Гляньте вон на тот плоский камень. Он служил столом на пирах Олексы Довбуша. Здесь у колодца сходился Довбуш со своими ребятами. Под этой столетней елью делили они добычу, вон там танцовали дикий «аркан», выстроившись гуськом, обняв друг друга за шеи, распевая, притопывая, выкидывая коленца… Вон в ту сторону шел Олекса Довбуш на панский замок и сжег его, хитростью выманив стражу. Здесь стояла корчма, где навестил Довбуш богатую свадьбу ростовщика и вернулся с мешком денег и драгоценностей. А там лежит трижды проклятая деревня Космачи, – где жила его вероломная Дзвинка. А дальше Черная гора, где вместе со своими сокровищами похоронен Олекса Довбуш.
Не верьте тому, что выдумали о нем паны. Не верьте тому, что написано в книгах. Все это для того, чтобы затмить славу Довбуша. Не жил Олекса Довбуш в половине XVIII столетия в Польше. Не жил он в смутные времена бранных схваток императора Августа со Станиславом Лещинским[7]7
Имеется в виду борьба между Августом III (саксонский король) и Станиславом Лещинским (познанский воевода) за польское королевство. (Прим. перев.)
[Закрыть], вскоре после мятежей в Венгрии и во время тяжелых внутренних распрей в Румынии, воевавшей тогда с Россией. Не разбойничал Олекса Довбуш семь лег в краю, кишевшем беглыми солдатами, где жили в горах мужики, бежавшие с земель Иосифа Потоцкого, готовые лучше итти на виселицу, чем сносить тяготы солдатчины и бесконечные поборы княжих старост и приказчиков. И неправда, что был застрелен Олекса Довбуш Степаном Дзвинкою в деревне Космачи, куда пришел добыть приданое для своего друга. И год 1745 – пустая барская выдумка. Олекса Довбуш не жил ни в каком году. Он жил тысячу, сто лет назад, живет сейчас, будет жить завтра, ибо Олекса Довбуш – это не один человек, это весь народ. Олекса Довбуш – это порыв народной мести и острая жажда справедливости.
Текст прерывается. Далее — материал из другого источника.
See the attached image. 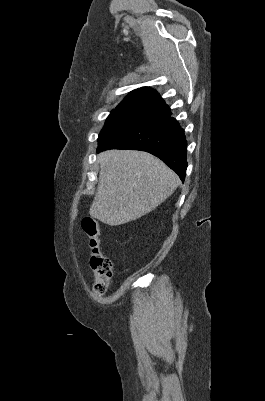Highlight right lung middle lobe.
Wrapping results in <instances>:
<instances>
[{"instance_id": "dd1d6c3e", "label": "right lung middle lobe", "mask_w": 265, "mask_h": 401, "mask_svg": "<svg viewBox=\"0 0 265 401\" xmlns=\"http://www.w3.org/2000/svg\"><path fill=\"white\" fill-rule=\"evenodd\" d=\"M163 108L151 104L118 105L108 116L98 137V144L106 143L126 128L146 119Z\"/></svg>"}]
</instances>
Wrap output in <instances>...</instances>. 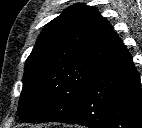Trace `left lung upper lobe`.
Here are the masks:
<instances>
[{
	"label": "left lung upper lobe",
	"mask_w": 142,
	"mask_h": 128,
	"mask_svg": "<svg viewBox=\"0 0 142 128\" xmlns=\"http://www.w3.org/2000/svg\"><path fill=\"white\" fill-rule=\"evenodd\" d=\"M124 47L96 8L75 4L66 9L45 26L26 60L20 119L49 122L65 118L89 81Z\"/></svg>",
	"instance_id": "1"
}]
</instances>
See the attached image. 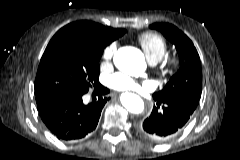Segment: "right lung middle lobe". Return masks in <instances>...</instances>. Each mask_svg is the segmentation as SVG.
<instances>
[{"label":"right lung middle lobe","instance_id":"dd1d6c3e","mask_svg":"<svg viewBox=\"0 0 240 160\" xmlns=\"http://www.w3.org/2000/svg\"><path fill=\"white\" fill-rule=\"evenodd\" d=\"M106 46L88 42L71 30L60 29L41 58L35 79V95L56 91L78 95L98 87L99 60Z\"/></svg>","mask_w":240,"mask_h":160}]
</instances>
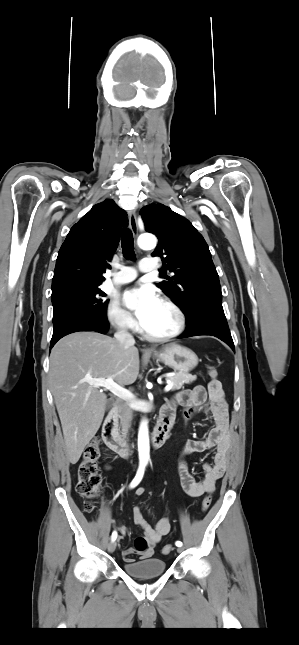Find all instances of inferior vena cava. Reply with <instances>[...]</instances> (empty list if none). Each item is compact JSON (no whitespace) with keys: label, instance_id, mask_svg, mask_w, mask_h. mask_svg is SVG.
Segmentation results:
<instances>
[{"label":"inferior vena cava","instance_id":"inferior-vena-cava-1","mask_svg":"<svg viewBox=\"0 0 299 645\" xmlns=\"http://www.w3.org/2000/svg\"><path fill=\"white\" fill-rule=\"evenodd\" d=\"M116 340L125 348L134 346L135 340L133 336L124 328H120L114 335ZM131 419V411L125 404H120V421L124 428L129 426Z\"/></svg>","mask_w":299,"mask_h":645}]
</instances>
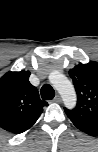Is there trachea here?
<instances>
[{
	"label": "trachea",
	"mask_w": 98,
	"mask_h": 152,
	"mask_svg": "<svg viewBox=\"0 0 98 152\" xmlns=\"http://www.w3.org/2000/svg\"><path fill=\"white\" fill-rule=\"evenodd\" d=\"M40 92L43 100H52L55 96V91L49 84L43 85Z\"/></svg>",
	"instance_id": "trachea-1"
}]
</instances>
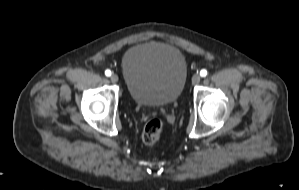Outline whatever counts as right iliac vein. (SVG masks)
Here are the masks:
<instances>
[{"label":"right iliac vein","mask_w":299,"mask_h":190,"mask_svg":"<svg viewBox=\"0 0 299 190\" xmlns=\"http://www.w3.org/2000/svg\"><path fill=\"white\" fill-rule=\"evenodd\" d=\"M112 83L118 82V76L116 74H112L110 77Z\"/></svg>","instance_id":"obj_1"}]
</instances>
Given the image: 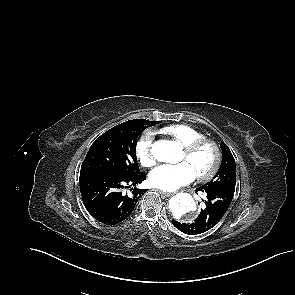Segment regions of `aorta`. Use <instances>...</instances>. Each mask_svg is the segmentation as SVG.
Listing matches in <instances>:
<instances>
[{"instance_id":"aorta-1","label":"aorta","mask_w":295,"mask_h":295,"mask_svg":"<svg viewBox=\"0 0 295 295\" xmlns=\"http://www.w3.org/2000/svg\"><path fill=\"white\" fill-rule=\"evenodd\" d=\"M181 147L174 140H160L154 144L152 154L160 162H176L179 159ZM169 209L177 220L191 219L196 203L188 193H178L169 200Z\"/></svg>"}]
</instances>
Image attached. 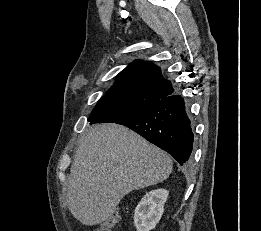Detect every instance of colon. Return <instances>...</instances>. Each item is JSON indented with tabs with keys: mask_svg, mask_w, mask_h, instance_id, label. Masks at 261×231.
Segmentation results:
<instances>
[{
	"mask_svg": "<svg viewBox=\"0 0 261 231\" xmlns=\"http://www.w3.org/2000/svg\"><path fill=\"white\" fill-rule=\"evenodd\" d=\"M118 219H119V211L118 209H113L108 215V218L100 225L95 227L93 231H112V226L117 222Z\"/></svg>",
	"mask_w": 261,
	"mask_h": 231,
	"instance_id": "colon-1",
	"label": "colon"
}]
</instances>
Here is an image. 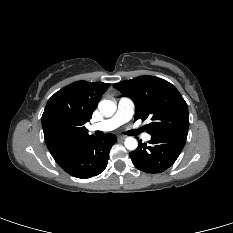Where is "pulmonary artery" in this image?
Here are the masks:
<instances>
[{
  "mask_svg": "<svg viewBox=\"0 0 233 233\" xmlns=\"http://www.w3.org/2000/svg\"><path fill=\"white\" fill-rule=\"evenodd\" d=\"M134 114V103L131 99L127 97H122L118 101V107L116 113L109 119L103 120L101 122L92 124L90 130L92 131H112L118 128L120 125L128 122ZM142 139L149 141L151 135L144 133Z\"/></svg>",
  "mask_w": 233,
  "mask_h": 233,
  "instance_id": "obj_1",
  "label": "pulmonary artery"
}]
</instances>
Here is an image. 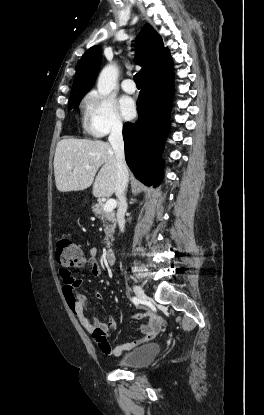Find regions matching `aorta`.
I'll use <instances>...</instances> for the list:
<instances>
[{
	"mask_svg": "<svg viewBox=\"0 0 264 415\" xmlns=\"http://www.w3.org/2000/svg\"><path fill=\"white\" fill-rule=\"evenodd\" d=\"M118 76V70L114 65H107L101 71L98 82L97 90L102 95H109L114 89Z\"/></svg>",
	"mask_w": 264,
	"mask_h": 415,
	"instance_id": "obj_1",
	"label": "aorta"
}]
</instances>
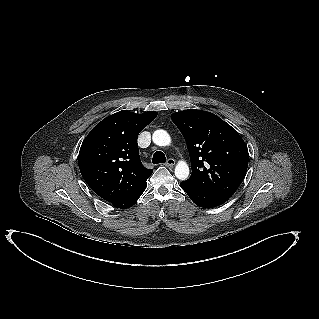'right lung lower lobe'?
<instances>
[{"label": "right lung lower lobe", "mask_w": 319, "mask_h": 319, "mask_svg": "<svg viewBox=\"0 0 319 319\" xmlns=\"http://www.w3.org/2000/svg\"><path fill=\"white\" fill-rule=\"evenodd\" d=\"M145 189H146V185L141 187L140 189H138L132 195L119 201L114 206L119 208V209H126V208L133 206L136 203V201L138 200V198L141 196V194L144 192Z\"/></svg>", "instance_id": "1"}]
</instances>
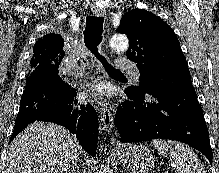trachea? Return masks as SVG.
<instances>
[{"instance_id": "3493384b", "label": "trachea", "mask_w": 219, "mask_h": 173, "mask_svg": "<svg viewBox=\"0 0 219 173\" xmlns=\"http://www.w3.org/2000/svg\"><path fill=\"white\" fill-rule=\"evenodd\" d=\"M103 22V17L88 16L86 18V26L83 32L85 46L102 63L108 74L122 75V72L112 67L106 58L99 53L98 46L102 42Z\"/></svg>"}]
</instances>
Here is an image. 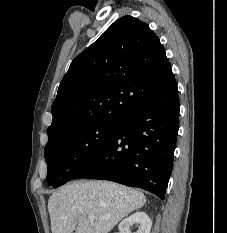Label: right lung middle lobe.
Wrapping results in <instances>:
<instances>
[{
	"label": "right lung middle lobe",
	"mask_w": 227,
	"mask_h": 233,
	"mask_svg": "<svg viewBox=\"0 0 227 233\" xmlns=\"http://www.w3.org/2000/svg\"><path fill=\"white\" fill-rule=\"evenodd\" d=\"M119 122H93L48 140L45 147L47 182L57 188L83 168L114 135Z\"/></svg>",
	"instance_id": "obj_1"
}]
</instances>
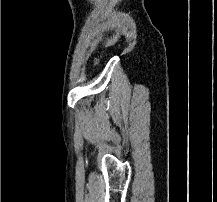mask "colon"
<instances>
[{
	"mask_svg": "<svg viewBox=\"0 0 217 202\" xmlns=\"http://www.w3.org/2000/svg\"><path fill=\"white\" fill-rule=\"evenodd\" d=\"M111 41L112 40H110V39H104V40L100 41L98 43V46H97L98 50H100L102 52ZM98 62L99 61H96L95 64H97Z\"/></svg>",
	"mask_w": 217,
	"mask_h": 202,
	"instance_id": "5ec220e1",
	"label": "colon"
}]
</instances>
Как же, однако, было дело с Олексом Довбушем?
Было оно так.
Слабым, бедным, неказистым и глупым пастухом был Олекса Довбуш. И был он таким, дабы – говоря языком грамотеев и проповедников – воочию показать, что по воле божией каждый из нас, робких, покорных и бедных, может совершать большие дела.
На все заработанные деньги купил себе пастух Довбуш дрянной пистолет и, припадая на одну ногу, бродил по деревням, на потеху и веселье бегавшим за ним ребятишкам. И если бывал бит кто-нибудь из пастухов, то в первую очередь Олекса Довбуш. Люди его ни во что не ставили.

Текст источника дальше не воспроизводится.